Erforderlich ist zwar der Vergleich mit einer herkömmlichen Kreditfinanzierung, aber das war es dann auch schon. Das heißt konkret: Die Verantwortung ist und bleibt da, wo sie hingehört, nämlich bei der jeweils betroffenen Kommune.

(Beifall bei der FDP)

In der Antwort der Landesregierung heißt es wörtlich:

Die Landesregierung ist nicht der Auffassung, dass den Kommunen der Abschluss bestimmter Rechtsgeschäfte wegen möglicher Risiken gesetzlich oder aufsichtsbehördlich generell untersagt werden sollte.

Das ist gut und richtig. Es bedeutet aber, wer nicht im Besitz aller erforderlichen Informationen über das Geschäft und seine mittel- und langfristigen Konsequenzen ist, sollte die Finger davon lassen. Das bedeutet auch, dass die wichtigste Entscheidungsgrundlage eine ökonomische,

d. h. eine betriebswirtschaftliche und nicht kameralistische Bewertung sein muss. Wer die nicht anstellen kann, wer nicht weiß, was discounted Cashflow ist, der muss ebenfalls auf Kommunalleasinggeschäfte verzichten, anstatt sich auf externe Einflüsterer zu verlassen. Das ist nämlich die große Gefahr, dass Kommunalparlamente und Kommunalverwaltungen meinen, das große Rad mitdrehen zu sollen, aber gar nicht genau wissen, worum es geht, und Risiken eingehen, die sie nicht tragen dürften.

(Beifall bei der FDP)

Ein natürlicher Interessengegensatz besteht zwischen dem Blickwinkel des Innenministers und dem des Finanzministers.Während der Innenminister Kommunen durchaus auch davon profitieren lassen will, dass sie inländische Steuerschlupflöcher nutzen, arbeitet der Finanzminister, der für ein stetiges Steueraufkommen zu sorgen hat, durch entsprechende Anweisungen an die Oberfinanzdirektion dem entgegen.

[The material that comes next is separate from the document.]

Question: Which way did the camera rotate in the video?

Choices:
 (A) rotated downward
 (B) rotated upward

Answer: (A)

Öffentlich-Private-Partnerschaften können generell einen wesentlichen Beitrag zur Bewältigung kommunaler Investitionen leisten, weil sie in vielen Fällen Kostenvorteile bieten, weil sie im kommunalen Sektor Effizienzreserven einführen, die von Privatunternehmen ausgeschöpft wurden, und weil sie die Kommunen zu dem dringend erforderlichen betriebswirtschaftlichen Denken zwingen.

Dies gilt auch für die Variante Kommunalleasinggeschäfte. Aber eines zeigt die Antwort der Landesregierung auf die Große Anfrage der SPD-Fraktion deutlich: Das Land schützt die Kommunalpolitik nicht vor eigener Torheit und voreiligen Entscheidungen. Deshalb ist Beratung dringend notwendig.

(Beifall bei der FDP)

Die Ankündigung der Landesregierung, gezielt ÖPP-Beratung für Kommunen zu leisten, kann deshalb aus unserer liberalen Sicht nur begrüßt werden.

(Beifall bei der FDP)

Wenn Regierung, Kommunale Spitzenverbände und Privatwirtschaft sich mit ihren jeweiligen Erfahrungen einbringen, können Öffentlich-Private-Partnerschaften dazu beitragen, dass trotz klammer Kassen die Infrastruktur nicht zurückgefahren wird, sondern dass sie gepflegt und ausgebaut werden kann.

(Beifall bei der FDP)

Den Nutzen davon hätten nicht nur die Kommunen, sondern alle Bürgerinnen und Bürger in Hessen.– Herzlichen Dank.

(Beifall bei der FDP)

Als nächste Rednerin hat Frau Abg. Kühne-Hörmann für die Fraktion der CDU das Wort.

(Heinrich Heidel (FDP): Sie schließt sich dem Wort des Vorredners an!)